[PATCH v12 03/10] powerpc/powernv: Detect supported IMC units and its events

Michael Ellerman mpe at ellerman.id.au
Thu Jul 6 23:48:06 AEST 2017


Hi Maddy/Anju,

Comments inline ...

Anju T Sudhakar <anju at linux.vnet.ibm.com> writes:
> From: Madhavan Srinivasan <maddy at linux.vnet.ibm.com>
>
> Parse device tree to detect IMC units. Traverse through each IMC unit
> node to find supported events and corresponding unit/scale files (if any).
>
> The device tree for IMC counters starts at the node "imc-counters".
> This node contains all the IMC PMU nodes and event nodes
> for these IMC PMUs. The PMU nodes have an "events" property which has a
> phandle value for the actual events node. The events are separated from
> the PMU nodes to abstract out the common events. For example, PMU node
> "mcs0", "mcs1" etc. will contain a pointer to "nest-mcs-events" since,
> the events are common between these PMUs. These events have a different
> prefix based on their relation to different PMUs, and hence, the PMU
> nodes themselves contain an "events-prefix" property. The value for this
> property concatenated to the event name, forms the actual event
> name. Also, the PMU have a "reg" field as the base offset for the events
> which belong to this PMU. This "reg" field is added to event's "reg" field
> in the "events" node, which gives us the location of the counter data. Kernel
> code uses this offset as event configuration value.
>
> Device tree parser code also looks for scale/unit property in the event
> node and passes on the value as an event attr for perf interface to use
> in the post processing by the perf tool. Some PMUs may have common scale
> and unit properties which implies that all events supported by this PMU
> inherit the scale and unit properties of the PMU itself. For those
> events, we need to set the common unit and scale values.
>
> For failure to initialize any unit or any event, disable that unit and
> continue setting up the rest of them.
>
> Signed-off-by: Hemant Kumar <hemant at linux.vnet.ibm.com>
> Signed-off-by: Anju T Sudhakar <anju at linux.vnet.ibm.com>
> Signed-off-by: Madhavan Srinivasan <maddy at linux.vnet.ibm.com>
> ---
>  arch/powerpc/include/asm/imc-pmu.h        |   5 +
>  arch/powerpc/platforms/powernv/opal-imc.c | 439 +++++++++++++++++++++++++++++-

Bit of a meta comment. I feel like the split between opal-imc.c and
imc-pmu.c is not helping the code much.

We end up with the imc_pmu structure in a header when it really should
be private to imc-pmu.c, and we have details of perf in opal-imc.c

I haven't quite reviewed everything enough to say for certain that all
the code should be in imc-pmu.c, but that's the way I'm thinking ATM.
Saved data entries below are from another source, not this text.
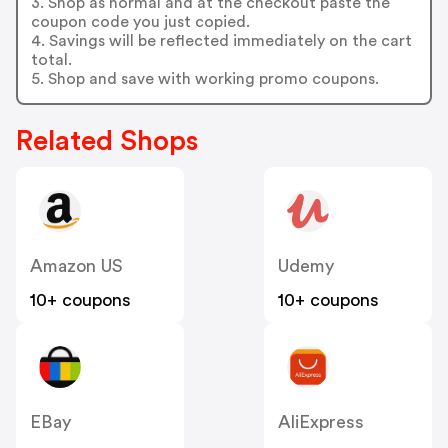
3. Shop as normal and at the checkout paste the
coupon code you just copied.
4. Savings will be reflected immediately on the cart
total.
5. Shop and save with working promo coupons.
Related Shops
Amazon US
Udemy
10+ coupons
10+ coupons
EBay
AliExpress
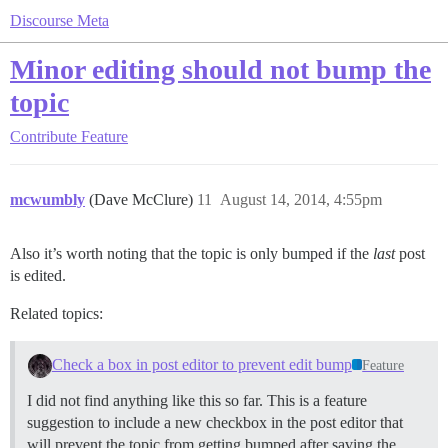
Discourse Meta
Minor editing should not bump the
topic
Contribute
Feature
mcwumbly
(Dave McClure)
11
August 14, 2014, 4:55pm
Also it’s worth noting that the topic is only bumped if the
last
post
is edited.
Related topics:
Check a box in post editor to prevent edit bump
Feature
I did not find anything like this so far. This is a feature
suggestion to include a new checkbox in the post editor that
will prevent the topic from getting bumped after saving the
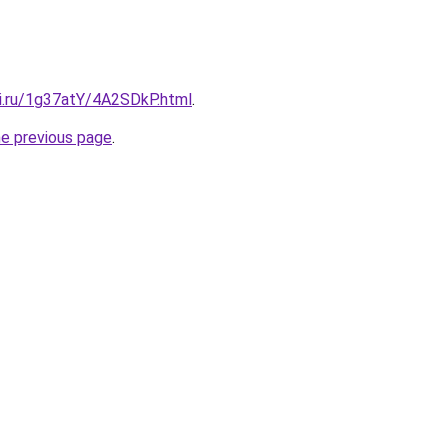
tki.ru/1g37atY/4A2SDkP.html
.
he previous page
.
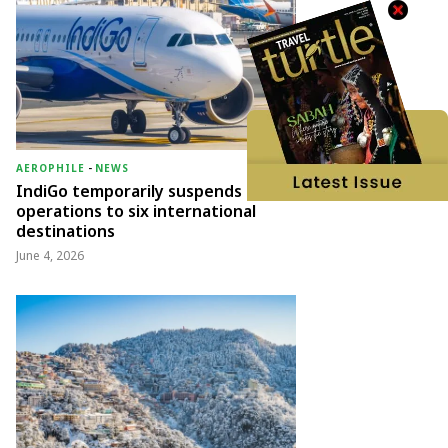
AEROPHILE
-
NEWS
IndiGo temporarily suspends
operations to six international
destinations
June 4, 2026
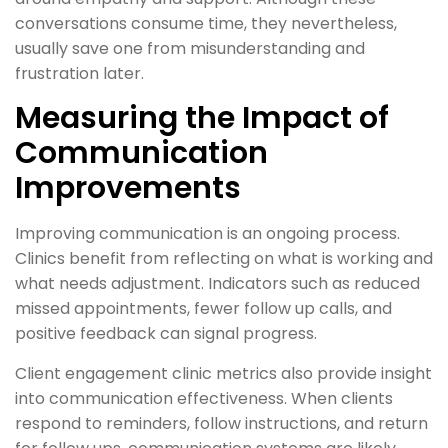
conversations consume time, they nevertheless,
usually save one from misunderstanding and
frustration later.
Measuring the Impact of
Communication
Improvements
Improving communication is an ongoing process.
Clinics benefit from reflecting on what is working and
what needs adjustment. Indicators such as reduced
missed appointments, fewer follow up calls, and
positive feedback can signal progress.
Client engagement clinic metrics also provide insight
into communication effectiveness. When clients
respond to reminders, follow instructions, and return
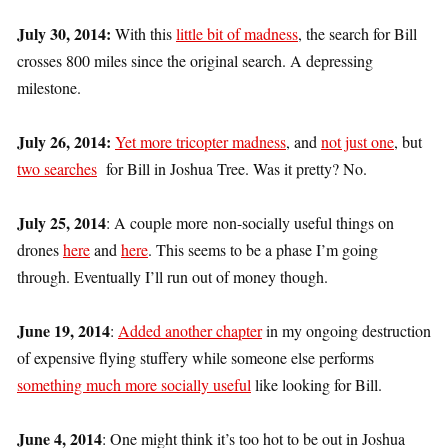
July 30, 2014:
With this
little bit of madness
, the search for Bill
crosses 800 miles since the original search. A depressing
milestone.
July 26, 2014:
Yet more tricopter madness
, and
not just one
, but
two searches
for Bill in Joshua Tree. Was it pretty? No.
July 25, 2014
: A couple more non-socially useful things on
drones
here
and
here
. This seems to be a phase I’m going
through. Eventually I’ll run out of money though.
June 19, 2014
:
Added another chapter
in my ongoing destruction
of expensive flying stuffery while someone else performs
something much more socially useful
like looking for Bill.
June 4, 2014
: One might think it’s too hot to be out in Joshua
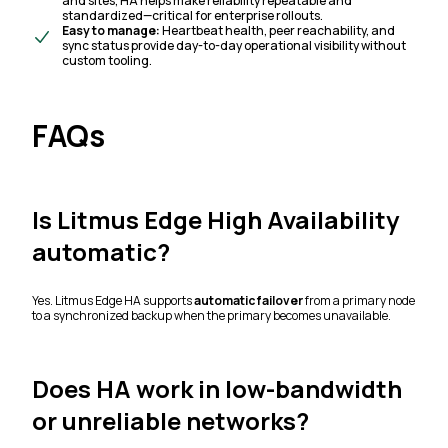
and sites, HA helps make reliability repeatable and
standardized—critical for enterprise rollouts.
Easy to manage:
Heartbeat health, peer reachability, and
sync status provide day-to-day operational visibility without
custom tooling.
FAQs
Is Litmus Edge High Availability
automatic?
Yes. Litmus Edge HA supports
automatic failover
from a primary node
to a synchronized backup when the primary becomes unavailable.
Does HA work in low-bandwidth
or unreliable networks?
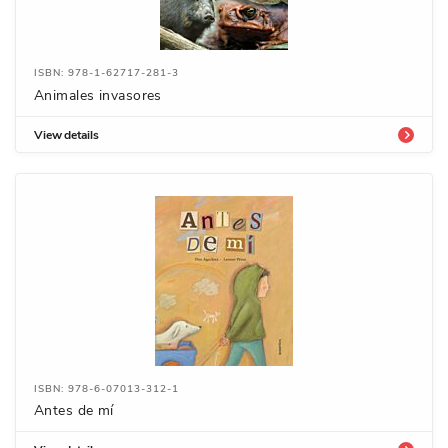
ISBN: 978-1-62717-281-3
Animales invasores
View details
ISBN: 978-6-07013-312-1
Antes de mí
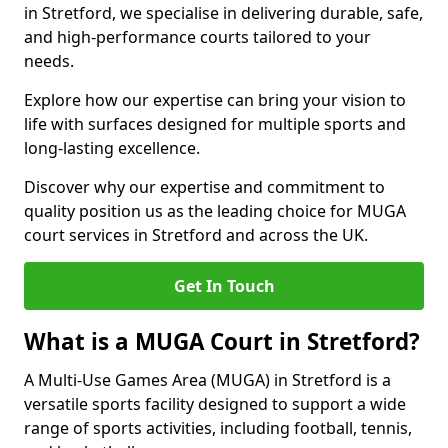
in Stretford, we specialise in delivering durable, safe,
and high-performance courts tailored to your
needs.
Explore how our expertise can bring your vision to
life with surfaces designed for multiple sports and
long-lasting excellence.
Discover why our expertise and commitment to
quality position us as the leading choice for MUGA
court services in Stretford and across the UK.
Get In Touch
What is a MUGA Court in Stretford?
A Multi-Use Games Area (MUGA) in Stretford is a
versatile sports facility designed to support a wide
range of sports activities, including football, tennis,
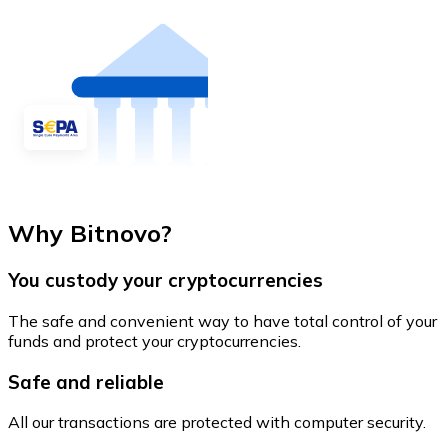
Why Bitnovo?
You custody your cryptocurrencies
The safe and convenient way to have total control of your
funds and protect your cryptocurrencies.
Safe and reliable
All our transactions are protected with computer security.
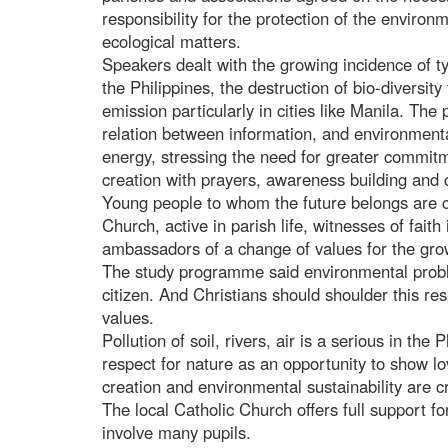
responsibility for the protection of the environ
ecological matters.
Speakers dealt with the growing incidence of t
the Philippines, the destruction of bio-diversit
emission particularly in cities like Manila. The 
relation between information, and environmenta
energy, stressing the need for greater commitm
creation with prayers, awareness building and c
Young people to whom the future belongs are call
Church, active in parish life, witnesses of faith 
ambassadors of a change of values for the grow
The study programme said environmental proble
citizen. And Christians should shoulder this res
values.
Pollution of soil, rivers, air is a serious in th
respect for nature as an opportunity to show l
creation and environmental sustainability are cr
The local Catholic Church offers full support 
involve many pupils.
> diff --git a/arch/powerpc/include/asm/imc-pmu.h b/arch/powerpc/include/asm/imc-pmu.h
> index ffaea0b9c13e..2a0239e2590d 100644
> --- a/arch/powerpc/include/asm/imc-pmu.h
> +++ b/arch/powerpc/include/asm/imc-pmu.h
> @@ -91,6 +91,11 @@ struct imc_pmu {
>  	const struct attribute_group *attr_groups[4];
>  };
>  
> +/* In-Memory Collection Counters Type */
> +enum {
> +	IMC_COUNTER_PER_CHIP            = 0x10,
> +};

Who decides on that value? It looks like it comes from the device tree,
so this should at least have a comment explaining that. It should
probably be called IMC_TYPE_CHIP or something though to make it more
obvious that it's one of the legal values for a "type" property.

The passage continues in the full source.